▸ Work item:
Each line below should be repeated exactly, but no picture should be carried over.

▸ Records for the exercise:

┌──

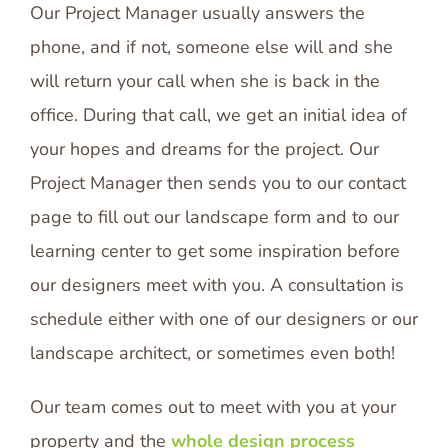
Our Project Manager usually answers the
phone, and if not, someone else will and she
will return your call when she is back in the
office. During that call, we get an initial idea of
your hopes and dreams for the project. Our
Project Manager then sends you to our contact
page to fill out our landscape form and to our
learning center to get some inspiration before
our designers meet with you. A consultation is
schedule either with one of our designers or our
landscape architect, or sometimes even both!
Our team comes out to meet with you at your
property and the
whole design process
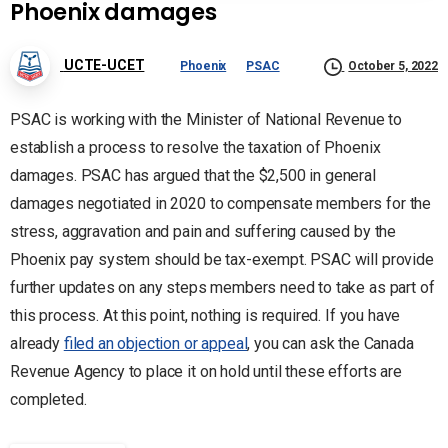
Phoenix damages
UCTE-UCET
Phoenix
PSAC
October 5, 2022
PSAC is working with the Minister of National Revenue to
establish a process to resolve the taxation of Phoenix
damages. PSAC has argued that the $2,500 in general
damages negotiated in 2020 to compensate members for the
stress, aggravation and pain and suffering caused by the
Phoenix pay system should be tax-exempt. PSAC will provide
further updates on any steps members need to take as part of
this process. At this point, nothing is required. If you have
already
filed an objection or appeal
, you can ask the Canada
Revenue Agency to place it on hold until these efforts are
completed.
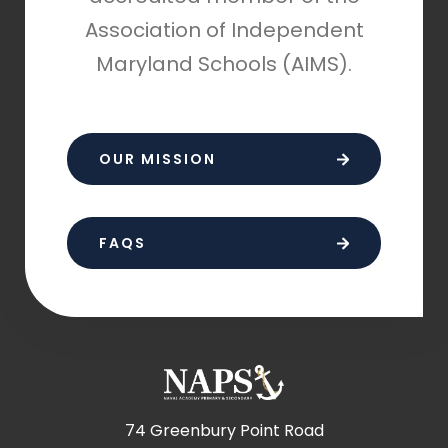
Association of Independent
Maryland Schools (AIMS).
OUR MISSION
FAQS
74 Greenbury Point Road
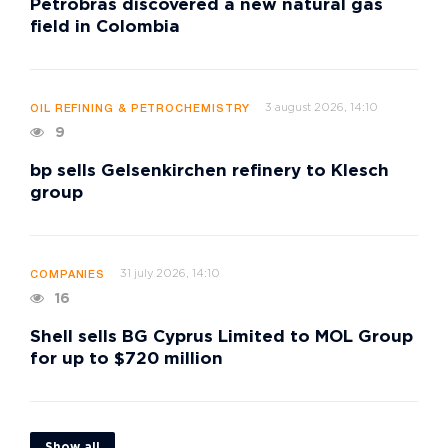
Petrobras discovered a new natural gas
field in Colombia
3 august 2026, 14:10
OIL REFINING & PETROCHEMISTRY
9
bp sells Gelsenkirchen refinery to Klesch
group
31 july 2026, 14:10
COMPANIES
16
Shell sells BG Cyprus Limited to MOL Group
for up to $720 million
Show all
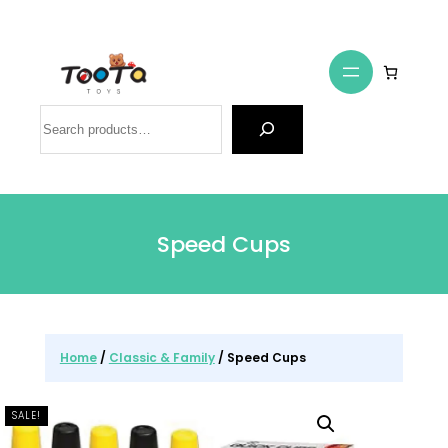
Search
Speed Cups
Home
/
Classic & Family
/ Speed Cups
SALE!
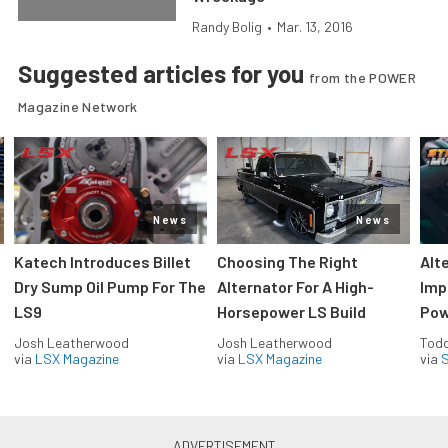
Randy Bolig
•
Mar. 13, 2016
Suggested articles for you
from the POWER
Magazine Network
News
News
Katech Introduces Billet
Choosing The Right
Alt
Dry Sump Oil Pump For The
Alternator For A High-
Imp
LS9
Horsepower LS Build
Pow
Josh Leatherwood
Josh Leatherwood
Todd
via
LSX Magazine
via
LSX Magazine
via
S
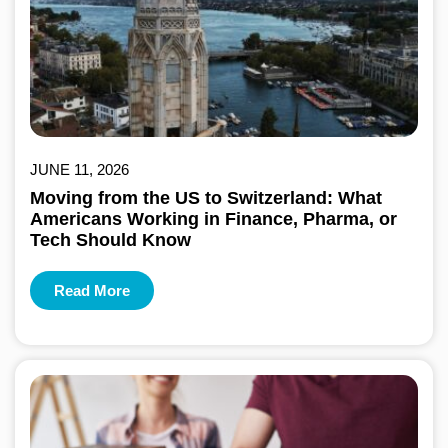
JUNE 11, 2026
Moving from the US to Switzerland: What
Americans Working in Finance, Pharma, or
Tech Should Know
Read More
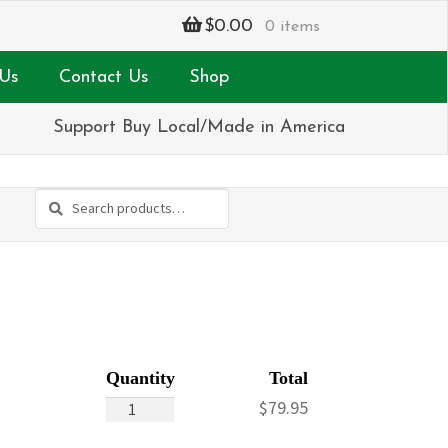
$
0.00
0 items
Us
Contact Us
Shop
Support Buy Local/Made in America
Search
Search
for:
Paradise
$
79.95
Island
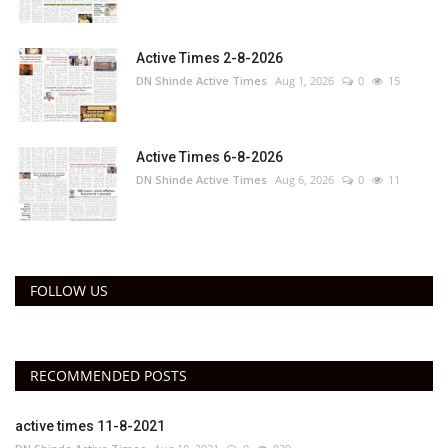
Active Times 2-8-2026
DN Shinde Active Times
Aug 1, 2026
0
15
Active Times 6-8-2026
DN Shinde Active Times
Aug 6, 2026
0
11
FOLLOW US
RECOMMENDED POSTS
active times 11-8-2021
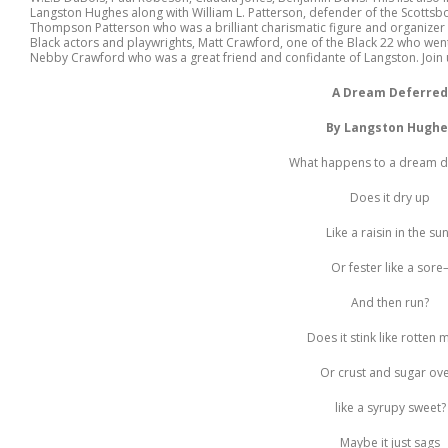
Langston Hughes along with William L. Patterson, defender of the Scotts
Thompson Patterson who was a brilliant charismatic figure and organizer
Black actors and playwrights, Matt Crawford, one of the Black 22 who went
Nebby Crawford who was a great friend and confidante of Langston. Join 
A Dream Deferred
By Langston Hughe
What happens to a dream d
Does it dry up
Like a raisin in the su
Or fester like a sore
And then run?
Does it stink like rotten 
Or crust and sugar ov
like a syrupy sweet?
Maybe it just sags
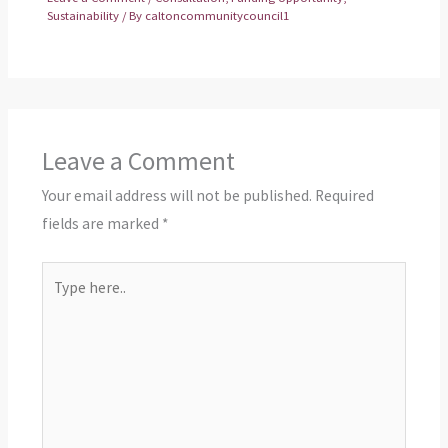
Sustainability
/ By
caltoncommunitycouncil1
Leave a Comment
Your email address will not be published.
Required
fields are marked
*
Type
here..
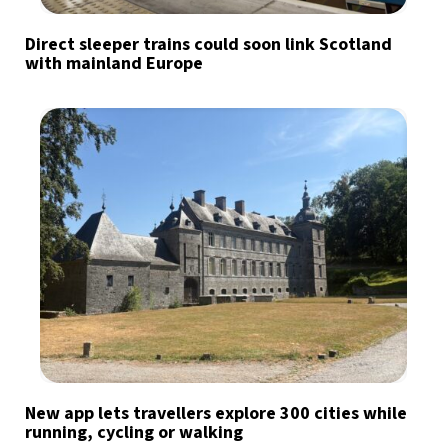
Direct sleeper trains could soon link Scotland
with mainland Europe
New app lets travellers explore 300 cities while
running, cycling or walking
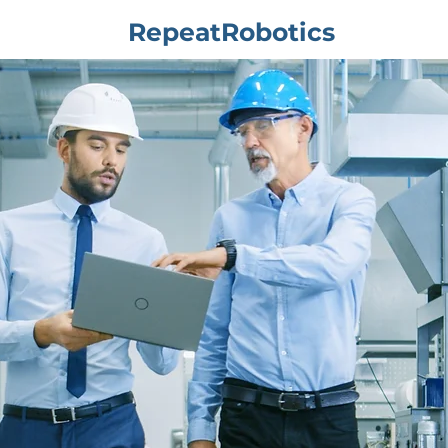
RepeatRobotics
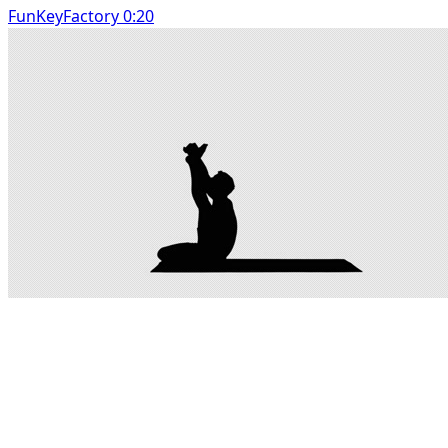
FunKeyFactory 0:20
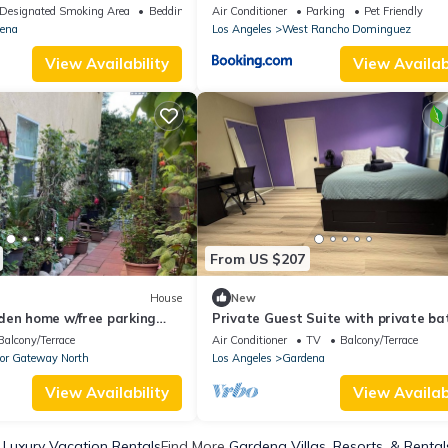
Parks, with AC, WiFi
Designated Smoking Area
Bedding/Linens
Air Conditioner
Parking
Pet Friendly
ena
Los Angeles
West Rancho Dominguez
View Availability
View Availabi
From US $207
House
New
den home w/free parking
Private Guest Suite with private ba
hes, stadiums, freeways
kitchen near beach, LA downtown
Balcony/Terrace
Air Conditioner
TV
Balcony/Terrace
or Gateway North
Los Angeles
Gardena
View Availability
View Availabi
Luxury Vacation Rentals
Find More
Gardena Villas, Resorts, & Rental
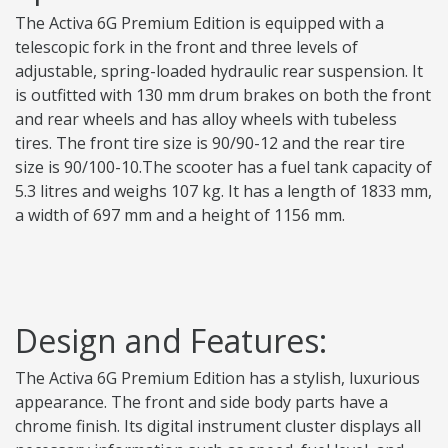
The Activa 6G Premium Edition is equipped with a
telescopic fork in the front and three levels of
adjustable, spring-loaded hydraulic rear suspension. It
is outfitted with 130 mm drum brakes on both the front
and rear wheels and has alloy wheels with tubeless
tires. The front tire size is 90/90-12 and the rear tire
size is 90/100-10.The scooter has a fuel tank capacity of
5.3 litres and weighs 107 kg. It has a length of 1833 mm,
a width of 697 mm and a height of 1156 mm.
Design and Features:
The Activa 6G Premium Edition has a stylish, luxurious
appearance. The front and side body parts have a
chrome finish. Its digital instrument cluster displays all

└──

▸ Answer below:
Our Project Manager usually answers the
phone, and if not, someone else will and she
will return your call when she is back in the
office. During that call, we get an initial idea of
your hopes and dreams for the project. Our
Project Manager then sends you to our contact
page to fill out our landscape form and to our
learning center to get some inspiration before
our designers meet with you. A consultation is
schedule either with one of our designers or our
landscape architect, or sometimes even both!
Our team comes out to meet with you at your
property and the
whole design process
Phoenix damages
UCTE-UCET
Phoenix
PSAC
October 5, 2022
PSAC is working with the Minister of National Revenue to
establish a process to resolve the taxation of Phoenix
damages. PSAC has argued that the $2,500 in general
damages negotiated in 2020 to compensate members for the
stress, aggravation and pain and suffering caused by the
Phoenix pay system should be tax-exempt. PSAC will provide
further updates on any steps members need to take as part of
this process. At this point, nothing is required. If you have
already
filed an objection or appeal
, you can ask the Canada
Revenue Agency to place it on hold until these efforts are
completed.
Association of Independent
Maryland Schools (AIMS).
OUR MISSION
FAQS
74 Greenbury Point Road
Petrobras discovered a new natural gas
field in Colombia
3 august 2026, 14:10
OIL REFINING & PETROCHEMISTRY
9
bp sells Gelsenkirchen refinery to Klesch
group
31 july 2026, 14:10
COMPANIES
16
Shell sells BG Cyprus Limited to MOL Group
for up to $720 million
Show all
Search
Speed Cups
Home
/
Classic & Family
/ Speed Cups
SALE!
Randy Bolig
•
Mar. 13, 2016
Suggested articles for you
from the POWER
Magazine Network
News
News
Katech Introduces Billet
Choosing The Right
Alt
Dry Sump Oil Pump For The
Alternator For A High-
Imp
LS9
Horsepower LS Build
Pow
Josh Leatherwood
Josh Leatherwood
Todd
via
LSX Magazine
via
LSX Magazine
via
S
JUNE 11, 2026
Moving from the US to Switzerland: What
Americans Working in Finance, Pharma, or
Tech Should Know
Read More
$
0.00
0 items
Us
Contact Us
Shop
Support Buy Local/Made in America
Search
Search
for:
Paradise
$
79.95
Island
Active Times 2-8-2026
DN Shinde Active Times
Aug 1, 2026
0
15
Active Times 6-8-2026
DN Shinde Active Times
Aug 6, 2026
0
11
FOLLOW US
RECOMMENDED POSTS
active times 11-8-2021
Langston Hughes along with William L. Patterson, defender of the Scotts
Thompson Patterson who was a brilliant charismatic figure and organizer
Black actors and playwrights, Matt Crawford, one of the Black 22 who went
Nebby Crawford who was a great friend and confidante of Langston. Join 
A Dream Deferred
By Langston Hughe
What happens to a dream d
Does it dry up
Like a raisin in the su
Or fester like a sore
And then run?
Does it stink like rotten 
Or crust and sugar ov
like a syrupy sweet?
Maybe it just sags
Sustainability
/ By
caltoncommunitycouncil1
Leave a Comment
Your email address will not be published.
Required
fields are marked
*
Type
here..
Direct sleeper trains could soon link Scotland
with mainland Europe
New app lets travellers explore 300 cities while
running, cycling or walking
RepeatRobotics
FunKeyFactory 0:20
Parks, with AC, WiFi
Designated Smoking Area
Bedding/Linens
Air Conditioner
Parking
Pet Friendly
ena
Los Angeles
West Rancho Dominguez
View Availability
View Availabi
From US $207
House
New
den home w/free parking
Private Guest Suite with private ba
hes, stadiums, freeways
kitchen near beach, LA downtown
Balcony/Terrace
Air Conditioner
TV
Balcony/Terrace
or Gateway North
Los Angeles
Gardena
View Availability
View Availabi
Luxury Vacation Rentals
Find More
Gardena Villas, Resorts, & Rental
The Activa 6G Premium Edition is equipped with a
telescopic fork in the front and three levels of
adjustable, spring-loaded hydraulic rear suspension. It
is outfitted with 130 mm drum brakes on both the front
and rear wheels and has alloy wheels with tubeless
tires. The front tire size is 90/90-12 and the rear tire
size is 90/100-10.The scooter has a fuel tank capacity of
5.3 litres and weighs 107 kg. It has a length of 1833 mm,
a width of 697 mm and a height of 1156 mm.
Design and Features:
The Activa 6G Premium Edition has a stylish, luxurious
appearance. The front and side body parts have a
chrome finish. Its digital instrument cluster displays all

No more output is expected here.